For an NxM array, this runs in O(N+M). I think it would be difficult to do better. :)

Edit: Lots of good discussion. I was talking about the general case above; clearly, if N or M are small, you could use a binary search approach to do this in something approaching logarithmic time.

Nate Kohl
apply binary search to the diagonal walk and you've got O(logN) or O(logM) whichever is higher.
Anurag
I like this approach. I don't know whether my answer is better than O(N+M) or not, my algorithm-foo isn't that strong, but this one is certainly easy to implement correctly.
Jeffrey L Whitledge
@Anurag - I don't think the complexity works out that well. A binary search will give you a good place to start, but you'll have to walk one dimension or the other all the way, and in the worst case, you could still start in one corner and end in the other.
Jeffrey L Whitledge
It is not very difficult to do better than _O(n+m)_. :)
Svante
@Svante: I'm not convinced yet...see my note on your answer. :)
Nate Kohl
Actually, you are right.
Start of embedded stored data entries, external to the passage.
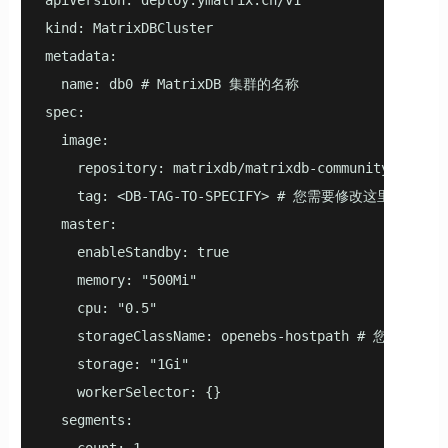
apiVersion: deploy.ymatrix.cn/v1

kind: MatrixDBCluster

metadata:

  name: db0 # MatrixDB 集群的名称

spec:

  image:

    repository: matrixdb/matrixdb-commun
    tag: <DB-TAG-TO-SPECIFY> # 您需要修改这里的t
  master:

    enableStandby: true

    memory: "500Mi"

    cpu: "0.5"

    storageClassName: openebs-hostpath # 您可以选
    storage: "1Gi"

    workerSelector: {}

  segments:
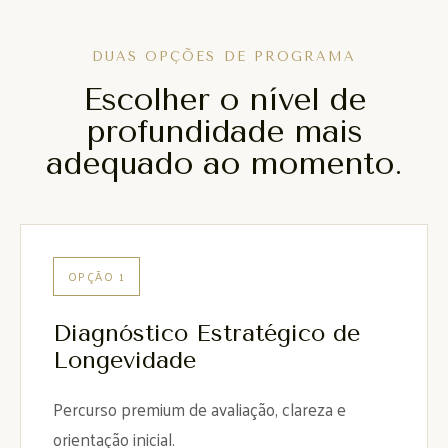
DUAS OPÇÕES DE PROGRAMA
Escolher o nível de
profundidade mais
adequado ao momento.
OPÇÃO 1
Diagnóstico Estratégico de
Longevidade
Percurso premium de avaliação, clareza e
orientação inicial.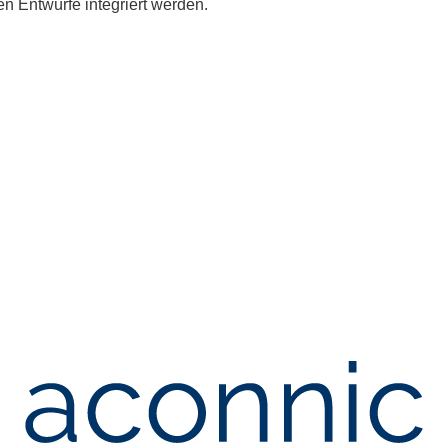
en Entwürfe integriert werden.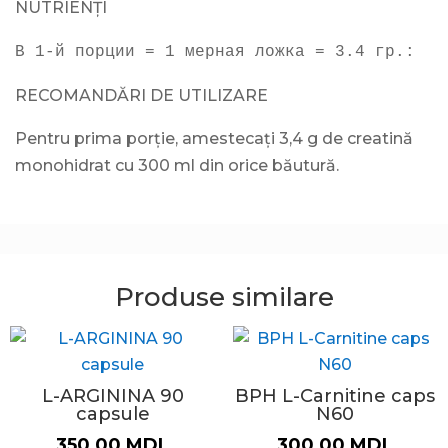
NUTRIENȚI
В 1-й порции = 1 мерная ложка = 3.4 гр.:
RECOMANDĂRI DE UTILIZARE
Pentru prima porție, amestecați 3,4 g de creatină
monohidrat cu 300 ml din orice băutură.
Produse similare
L-ARGININA 90
BPH L-Carnitine caps
capsule
N60
350,00
MDL
300,00
MDL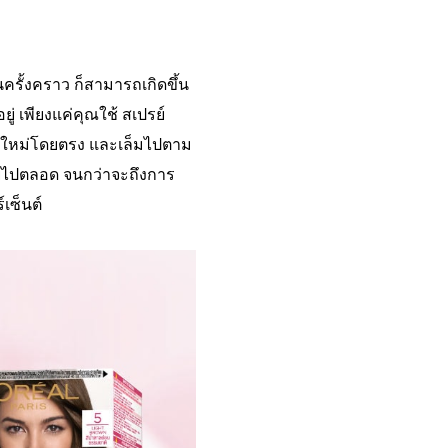
รั้งคราว ก็สามารถเกิดขึ้น
ู่ เพียงแค่คุณใช้ สเปรย์
อกใหม่โดยตรง และเล็มไปตาม
ู่ไปตลอด จนกว่าจะถึงการ
์เซ็นต์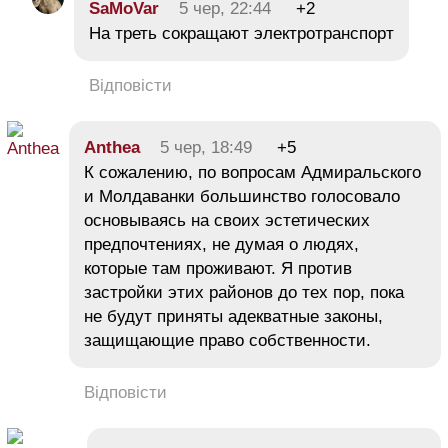
SaMoVar
5 чер, 22:44
+2
На треть сокращают электротранспорт
Відповісти
Anthea
5 чер, 18:49
+5
К сожалению, по вопросам Адмиральского
и Молдаванки большинство голосовало
основываясь на своих эстетических
предпочтениях, не думая о людях,
которые там проживают. Я против
застройки этих районов до тех пор, пока
не будут приняты адекватные законы,
защищающие право собственности.
Відповісти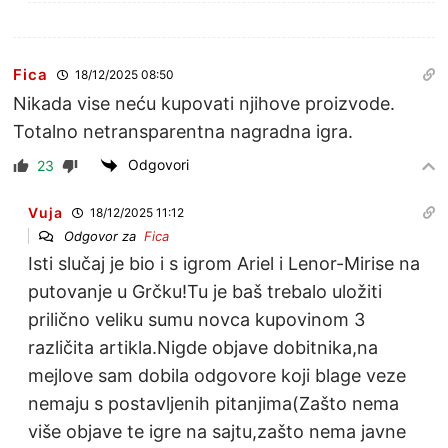
Fica
18/12/2025 08:50
Nikada vise neću kupovati njihove proizvode.
Totalno netransparentna nagradna igra.
Odgovori
23
Vuja
18/12/2025 11:12
Odgovor za
Fica
Isti slučaj je bio i s igrom Ariel i Lenor-Mirise na
putovanje u Grčku!Tu je baš trebalo uložiti
prilično veliku sumu novca kupovinom 3
različita artikla.Nigde objave dobitnika,na
mejlove sam dobila odgovore koji blage veze
nemaju s postavljenih pitanjima(Zašto nema
više objave te igre na sajtu,zašto nema javne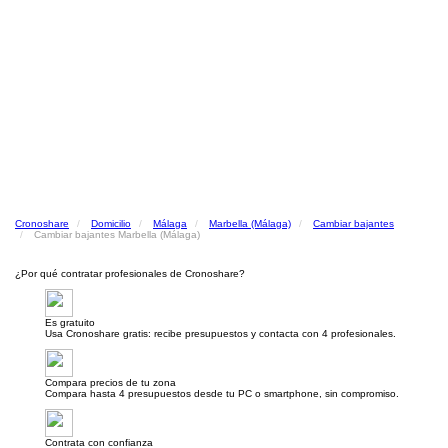
Cronoshare
Domicilio
Málaga
Marbella (Málaga)
Cambiar bajantes
Cambiar bajantes Marbella (Málaga)
¿Por qué contratar profesionales de Cronoshare?
Es gratuito
Usa Cronoshare gratis: recibe presupuestos y contacta con 4 profesionales.
Compara precios de tu zona
Compara hasta 4 presupuestos desde tu PC o smartphone, sin compromiso.
Contrata con confianza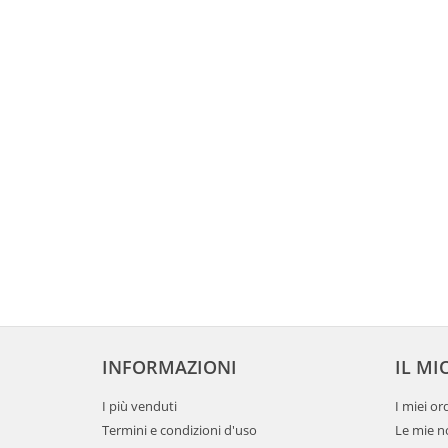
INFORMAZIONI
IL MI
I più venduti
I miei or
Termini e condizioni d'uso
Le mie no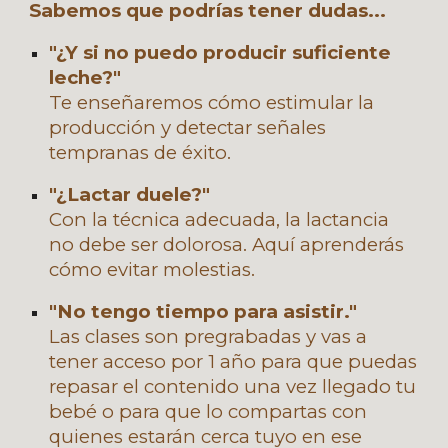
Sabemos que podrías tener dudas...
"¿Y si no puedo producir suficiente
leche?"
Te enseñaremos cómo estimular la
producción y detectar señales
tempranas de éxito.
"¿Lactar duele?"
Con la técnica adecuada, la lactancia
no debe ser dolorosa. Aquí aprenderás
cómo evitar molestias.
"No tengo tiempo para asistir."
Las clases son pregrabadas y vas a
tener acceso por 1 año para que puedas
repasar el contenido una vez llegado tu
bebé o para que lo compartas con
quienes estarán cerca tuyo en ese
It can't get better than _O(n+m)_. Jeffrey has given the compelling reason: It does not matter which value you test, the target could still be in any row and in any column. There are just restrictions on the _combination_ of row and column.
Svante
See my answer for a lower bound on this problem.
Rafał Dowgird
You can do much better than O(m+n) if one dimension is much larger than the other. You can do logorithmic on the higher dimension. This linier scan is not the best possible solution.
Jeffrey L Whitledge
@Svante - What I actually said was that the target could be in any row OR any column--not any row AND any column. It is possible to exclude huge numbers of rows if every column is searched or visa-versa. Just binary search the larger dimension and scan the smaller dimension (which is in essense what my algorithm does).
Jeffrey L Whitledge
@Nate Kohl: It is obvious that we need to start from either `bottom left` or `top right` corners. But, I am not able to convince myself why we cannot start from the other two corners. Can you state the reason? Thanks.
Lazer
@eSKay: Well, one answer is that starting from BL or TR gives you one path to take, but TL or BR doesn't. For example, if you start at the TL, and the target isn't at the TL location, there are three possible paths to take: down, diagonal, and to the right. Looking at all of those paths leads to a less efficient search.
Nate Kohl
A: 

Interesting question. Consider this idea - create one boundary where all the numbers are greater than your target and another where all the numbers are less than your target. If anything is left in between the two, that's your target.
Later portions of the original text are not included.